Pick each line containing the word "weekday" out of the data below.

Dataset items:
----
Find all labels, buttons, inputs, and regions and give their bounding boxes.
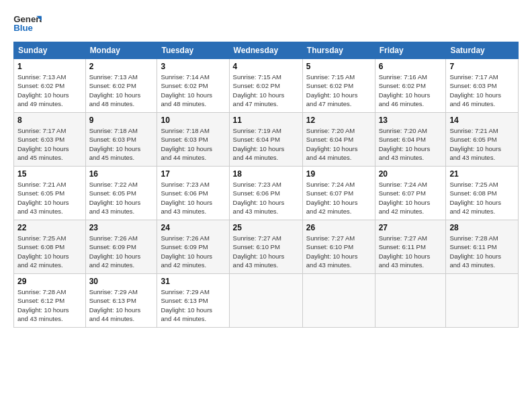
- calendar-cell: 20Sunrise: 7:24 AM Sunset: 6:07 PM Dayli…: [375, 167, 446, 220]
- calendar-week-3: 15Sunrise: 7:21 AM Sunset: 6:05 PM Dayli…: [14, 167, 519, 220]
- calendar-table: SundayMondayTuesdayWednesdayThursdayFrid…: [13, 42, 519, 328]
- day-number: 20: [379, 169, 443, 179]
- weekday-header-row: SundayMondayTuesdayWednesdayThursdayFrid…: [14, 42, 519, 59]
- calendar-cell: 25Sunrise: 7:27 AM Sunset: 6:10 PM Dayli…: [229, 220, 302, 274]
- calendar-cell: 18Sunrise: 7:23 AM Sunset: 6:06 PM Dayli…: [229, 167, 302, 220]
- day-info: Sunrise: 7:15 AM Sunset: 6:02 PM Dayligh…: [233, 73, 299, 108]
- calendar-cell: 30Sunrise: 7:29 AM Sunset: 6:13 PM Dayli…: [85, 274, 157, 328]
- day-info: Sunrise: 7:18 AM Sunset: 6:03 PM Dayligh…: [161, 126, 225, 162]
- day-number: 26: [306, 223, 371, 232]
- calendar-cell: 26Sunrise: 7:27 AM Sunset: 6:10 PM Dayli…: [302, 220, 375, 274]
- calendar-cell: 29Sunrise: 7:28 AM Sunset: 6:12 PM Dayli…: [14, 274, 86, 328]
- calendar-cell: [446, 274, 519, 328]
- day-info: Sunrise: 7:20 AM Sunset: 6:04 PM Dayligh…: [379, 126, 443, 162]
- day-info: Sunrise: 7:25 AM Sunset: 6:08 PM Dayligh…: [17, 234, 82, 269]
- calendar-cell: 31Sunrise: 7:29 AM Sunset: 6:13 PM Dayli…: [157, 274, 229, 328]
- calendar-cell: 12Sunrise: 7:20 AM Sunset: 6:04 PM Dayli…: [302, 113, 375, 167]
- calendar-cell: 10Sunrise: 7:18 AM Sunset: 6:03 PM Dayli…: [157, 113, 229, 167]
- calendar-week-1: 1Sunrise: 7:13 AM Sunset: 6:02 PM Daylig…: [14, 59, 519, 113]
- calendar-cell: 16Sunrise: 7:22 AM Sunset: 6:05 PM Dayli…: [85, 167, 157, 220]
- calendar-cell: 24Sunrise: 7:26 AM Sunset: 6:09 PM Dayli…: [157, 220, 229, 274]
- calendar-cell: 11Sunrise: 7:19 AM Sunset: 6:04 PM Dayli…: [229, 113, 302, 167]
- day-info: Sunrise: 7:28 AM Sunset: 6:11 PM Dayligh…: [449, 234, 515, 269]
- day-info: Sunrise: 7:29 AM Sunset: 6:13 PM Dayligh…: [161, 287, 225, 323]
- day-info: Sunrise: 7:18 AM Sunset: 6:03 PM Dayligh…: [89, 126, 154, 162]
- calendar-cell: 8Sunrise: 7:17 AM Sunset: 6:03 PM Daylig…: [14, 113, 86, 167]
- day-number: 30: [89, 277, 154, 286]
- weekday-sunday: Sunday: [14, 42, 86, 59]
- day-info: Sunrise: 7:25 AM Sunset: 6:08 PM Dayligh…: [449, 180, 515, 216]
- day-number: 13: [379, 116, 443, 125]
- day-info: Sunrise: 7:27 AM Sunset: 6:11 PM Dayligh…: [379, 234, 443, 269]
- day-number: 3: [161, 62, 225, 71]
- logo: General Blue: [13, 12, 44, 36]
- calendar-cell: 1Sunrise: 7:13 AM Sunset: 6:02 PM Daylig…: [14, 59, 86, 113]
- day-number: 1: [17, 62, 82, 71]
- day-info: Sunrise: 7:26 AM Sunset: 6:09 PM Dayligh…: [89, 234, 154, 269]
- day-number: 22: [17, 223, 82, 232]
- day-info: Sunrise: 7:17 AM Sunset: 6:03 PM Dayligh…: [449, 73, 515, 108]
- calendar-cell: 9Sunrise: 7:18 AM Sunset: 6:03 PM Daylig…: [85, 113, 157, 167]
- day-info: Sunrise: 7:21 AM Sunset: 6:05 PM Dayligh…: [17, 180, 82, 216]
- day-info: Sunrise: 7:20 AM Sunset: 6:04 PM Dayligh…: [306, 126, 371, 162]
- day-info: Sunrise: 7:17 AM Sunset: 6:03 PM Dayligh…: [17, 126, 82, 162]
- day-info: Sunrise: 7:23 AM Sunset: 6:06 PM Dayligh…: [161, 180, 225, 216]
- calendar-cell: 5Sunrise: 7:15 AM Sunset: 6:02 PM Daylig…: [302, 59, 375, 113]
- calendar-cell: 4Sunrise: 7:15 AM Sunset: 6:02 PM Daylig…: [229, 59, 302, 113]
- day-number: 21: [449, 169, 515, 179]
- day-number: 12: [306, 116, 371, 125]
- day-number: 23: [89, 223, 154, 232]
- day-info: Sunrise: 7:21 AM Sunset: 6:05 PM Dayligh…: [449, 126, 515, 162]
- calendar-week-4: 22Sunrise: 7:25 AM Sunset: 6:08 PM Dayli…: [14, 220, 519, 274]
- calendar-cell: 2Sunrise: 7:13 AM Sunset: 6:02 PM Daylig…: [85, 59, 157, 113]
- calendar-cell: 13Sunrise: 7:20 AM Sunset: 6:04 PM Dayli…: [375, 113, 446, 167]
- day-number: 9: [89, 116, 154, 125]
- day-number: 6: [379, 62, 443, 71]
- day-info: Sunrise: 7:23 AM Sunset: 6:06 PM Dayligh…: [233, 180, 299, 216]
- day-number: 27: [379, 223, 443, 232]
- day-number: 16: [89, 169, 154, 179]
- svg-text:Blue: Blue: [13, 23, 33, 33]
- day-info: Sunrise: 7:27 AM Sunset: 6:10 PM Dayligh…: [233, 234, 299, 269]
- weekday-friday: Friday: [375, 42, 446, 59]
- weekday-monday: Monday: [85, 42, 157, 59]
- weekday-wednesday: Wednesday: [229, 42, 302, 59]
- calendar-cell: 7Sunrise: 7:17 AM Sunset: 6:03 PM Daylig…: [446, 59, 519, 113]
- calendar-cell: 23Sunrise: 7:26 AM Sunset: 6:09 PM Dayli…: [85, 220, 157, 274]
- day-info: Sunrise: 7:26 AM Sunset: 6:09 PM Dayligh…: [161, 234, 225, 269]
- day-number: 28: [449, 223, 515, 232]
- day-info: Sunrise: 7:16 AM Sunset: 6:02 PM Dayligh…: [379, 73, 443, 108]
- day-info: Sunrise: 7:19 AM Sunset: 6:04 PM Dayligh…: [233, 126, 299, 162]
- day-number: 7: [449, 62, 515, 71]
- day-number: 18: [233, 169, 299, 179]
- day-info: Sunrise: 7:27 AM Sunset: 6:10 PM Dayligh…: [306, 234, 371, 269]
- day-number: 15: [17, 169, 82, 179]
- calendar-cell: 22Sunrise: 7:25 AM Sunset: 6:08 PM Dayli…: [14, 220, 86, 274]
- calendar-cell: 27Sunrise: 7:27 AM Sunset: 6:11 PM Dayli…: [375, 220, 446, 274]
- day-info: Sunrise: 7:22 AM Sunset: 6:05 PM Dayligh…: [89, 180, 154, 216]
- day-number: 11: [233, 116, 299, 125]
- day-info: Sunrise: 7:13 AM Sunset: 6:02 PM Dayligh…: [89, 73, 154, 108]
- page-header: General Blue: [13, 12, 519, 36]
- day-info: Sunrise: 7:13 AM Sunset: 6:02 PM Dayligh…: [17, 73, 82, 108]
- day-info: Sunrise: 7:15 AM Sunset: 6:02 PM Dayligh…: [306, 73, 371, 108]
- day-info: Sunrise: 7:24 AM Sunset: 6:07 PM Dayligh…: [379, 180, 443, 216]
- calendar-cell: [375, 274, 446, 328]
- weekday-saturday: Saturday: [446, 42, 519, 59]
- day-info: Sunrise: 7:28 AM Sunset: 6:12 PM Dayligh…: [17, 287, 82, 323]
- day-number: 24: [161, 223, 225, 232]
- day-number: 19: [306, 169, 371, 179]
- calendar-cell: 6Sunrise: 7:16 AM Sunset: 6:02 PM Daylig…: [375, 59, 446, 113]
- day-number: 31: [161, 277, 225, 286]
- calendar-cell: [302, 274, 375, 328]
- calendar-week-2: 8Sunrise: 7:17 AM Sunset: 6:03 PM Daylig…: [14, 113, 519, 167]
- day-info: Sunrise: 7:29 AM Sunset: 6:13 PM Dayligh…: [89, 287, 154, 323]
- day-info: Sunrise: 7:24 AM Sunset: 6:07 PM Dayligh…: [306, 180, 371, 216]
- calendar-cell: 17Sunrise: 7:23 AM Sunset: 6:06 PM Dayli…: [157, 167, 229, 220]
- calendar-cell: 28Sunrise: 7:28 AM Sunset: 6:11 PM Dayli…: [446, 220, 519, 274]
- calendar-cell: 15Sunrise: 7:21 AM Sunset: 6:05 PM Dayli…: [14, 167, 86, 220]
- day-number: 25: [233, 223, 299, 232]
- day-number: 8: [17, 116, 82, 125]
- calendar-cell: 19Sunrise: 7:24 AM Sunset: 6:07 PM Dayli…: [302, 167, 375, 220]
- calendar-cell: 14Sunrise: 7:21 AM Sunset: 6:05 PM Dayli…: [446, 113, 519, 167]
----
### Completed exercise
- weekday-header-row: SundayMondayTuesdayWednesdayThursdayFrid…: [14, 42, 519, 59]
- weekday-sunday: Sunday: [14, 42, 86, 59]
- weekday-friday: Friday: [375, 42, 446, 59]
- weekday-monday: Monday: [85, 42, 157, 59]
- weekday-wednesday: Wednesday: [229, 42, 302, 59]
- weekday-saturday: Saturday: [446, 42, 519, 59]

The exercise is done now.